Yes, your 680000 measurements are not independent but are made within the same cows and the same farms, and possibly also within similar small time-frames (I count on average about 18 data points per cow, but possibly some of the data points can be made close to one another and be effectively a single sample counted twice).

You do include random intercepts, but you may have all sorts of additional correlations that you did not account for and these may increase the apparent significance.

If you want an assessment of independence that is independent from the statistical model assumptions, then you might want to use part of the data as a test set to find out how well your model performs in making predictions for different cows, farms, and times.

  1. Should I be concerned about the non-normality of the residuals, since I just want to check the effect of the THI in milk production? I will not use the model to forecast, for example.

The non-normality is not extreme. The qq-plot indicates heavy tails but they are not of a type that makes the estimate of the standard error wrong.

There are different type of heavy tails. You have for instance the tails that relate to infinite variance, and that is not your case (since the milk production is bounded).

What you have is just a discrepancy from the standard normal approximation. This occurs possibly because the variance of the residuals is not homogeneous. But that does not invalidate the estimates of the regression and neither the estimates of the error in the regression coefficients (those coefficients are a linear sum of your observations and will follow approximately a normal distribution)

  1. If yes, how can I tackle this heavy tailed distribution? Should I use a generalized mixed model or should I keep trying with the robust linear mixed model?

I wouldn't be so much worried about point 2, but more about point 1.

Instead of using 10 levels of DEL I would prefer to treat DEL as a continuous variable and model it with some function (that possibly involves much less than 10 coefficients).

If you use a small data set, like one year from a few farms, to explore the data and behavior of the relationships, then you could come up with some sound model.

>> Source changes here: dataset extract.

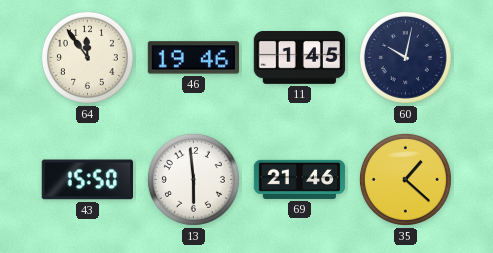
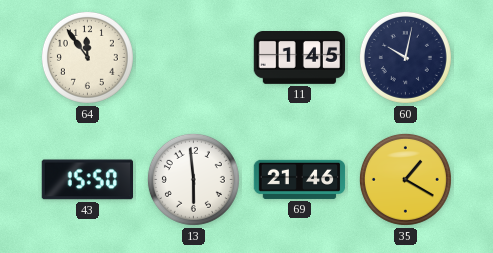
46: 19:46 -> none
35: 1:22 -> 1:20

That would reduce potential problems like clipping (a production one day later does not suddenly make a jump according to the model and create weird plots of residuals), and also you could make the model more flexible (maybe you need to include more interaction terms and more random effects). You could also use existing literature to come up with a model and reduce the amount of data that you want to use (waste) on coming up with a potential model.

Then fit coefficients based on another part of the data set, and finally measure performance with a test set.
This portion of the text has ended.